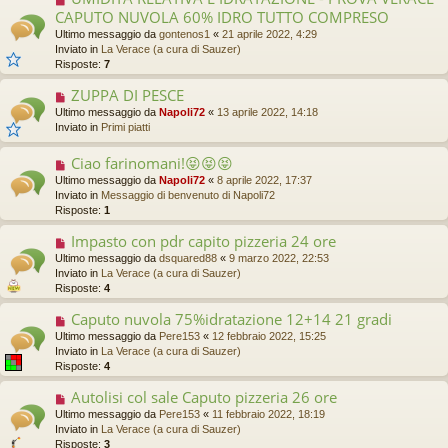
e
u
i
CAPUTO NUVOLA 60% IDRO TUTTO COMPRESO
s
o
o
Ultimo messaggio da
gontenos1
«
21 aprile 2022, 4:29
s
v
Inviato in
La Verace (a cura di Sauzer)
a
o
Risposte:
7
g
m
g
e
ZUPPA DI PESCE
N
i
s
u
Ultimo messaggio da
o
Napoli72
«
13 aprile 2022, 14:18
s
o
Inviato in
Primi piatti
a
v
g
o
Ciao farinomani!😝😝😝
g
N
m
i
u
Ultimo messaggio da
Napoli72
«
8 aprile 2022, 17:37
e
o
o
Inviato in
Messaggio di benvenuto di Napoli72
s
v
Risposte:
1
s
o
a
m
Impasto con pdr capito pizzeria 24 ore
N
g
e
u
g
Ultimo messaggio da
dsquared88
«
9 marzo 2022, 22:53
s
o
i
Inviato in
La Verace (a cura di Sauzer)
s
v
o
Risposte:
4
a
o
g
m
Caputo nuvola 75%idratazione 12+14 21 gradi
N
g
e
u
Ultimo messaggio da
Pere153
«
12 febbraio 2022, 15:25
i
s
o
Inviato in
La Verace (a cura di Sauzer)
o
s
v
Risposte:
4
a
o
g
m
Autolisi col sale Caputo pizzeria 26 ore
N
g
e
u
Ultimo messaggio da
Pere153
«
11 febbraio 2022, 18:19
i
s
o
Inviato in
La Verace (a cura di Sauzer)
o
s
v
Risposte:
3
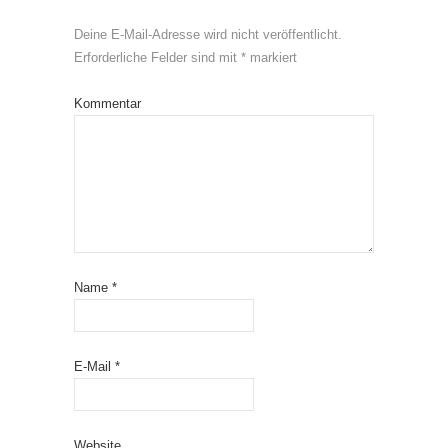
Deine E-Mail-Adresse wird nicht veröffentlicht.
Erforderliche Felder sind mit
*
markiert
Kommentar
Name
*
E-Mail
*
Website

──────────

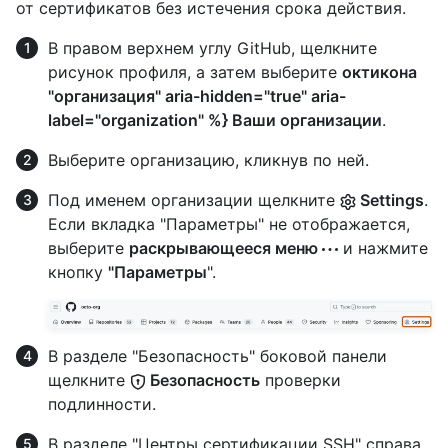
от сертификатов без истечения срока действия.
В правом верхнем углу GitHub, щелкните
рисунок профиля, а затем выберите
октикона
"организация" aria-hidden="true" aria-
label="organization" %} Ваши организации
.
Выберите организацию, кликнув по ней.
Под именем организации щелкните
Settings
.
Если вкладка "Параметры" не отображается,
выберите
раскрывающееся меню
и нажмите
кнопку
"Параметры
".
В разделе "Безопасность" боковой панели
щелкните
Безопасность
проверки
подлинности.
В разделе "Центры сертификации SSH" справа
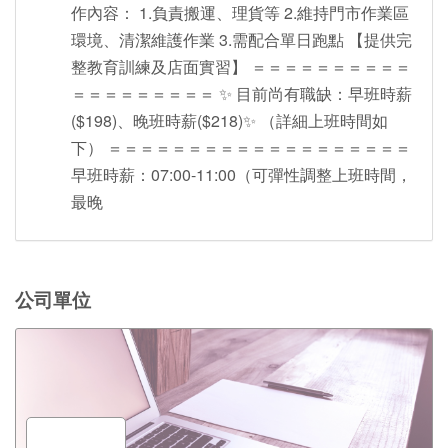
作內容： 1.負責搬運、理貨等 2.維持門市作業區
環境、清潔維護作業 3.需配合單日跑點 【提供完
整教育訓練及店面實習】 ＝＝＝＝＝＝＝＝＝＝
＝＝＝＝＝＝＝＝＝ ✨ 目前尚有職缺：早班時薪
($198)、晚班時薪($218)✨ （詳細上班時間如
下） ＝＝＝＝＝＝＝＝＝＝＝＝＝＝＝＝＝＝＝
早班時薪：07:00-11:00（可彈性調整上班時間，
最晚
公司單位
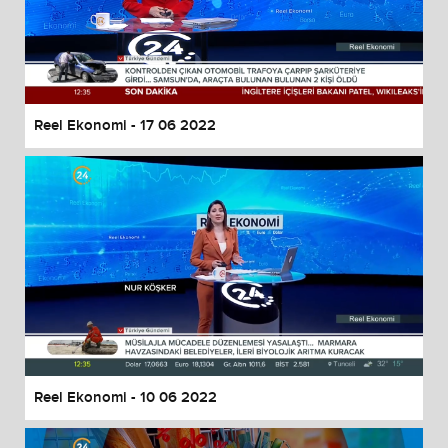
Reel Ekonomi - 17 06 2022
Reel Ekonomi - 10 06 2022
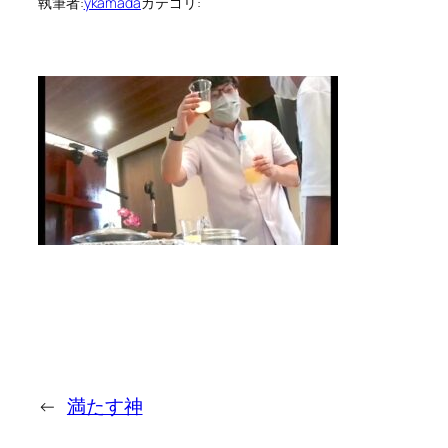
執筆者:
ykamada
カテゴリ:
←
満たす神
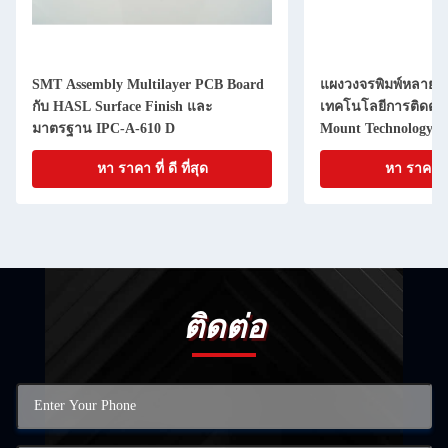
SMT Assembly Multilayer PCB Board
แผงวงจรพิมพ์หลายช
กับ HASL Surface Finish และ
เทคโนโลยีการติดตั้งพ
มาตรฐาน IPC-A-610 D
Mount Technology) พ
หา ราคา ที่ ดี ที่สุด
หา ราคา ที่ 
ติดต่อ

──────────

DESCRIPTION OF THE TASK: Search the entries for "щелкните" and copy out each line that has it.

SOLUTION TO THE PROBLEM:
В правом верхнем углу GitHub, щелкните
Под именем организации щелкните
щелкните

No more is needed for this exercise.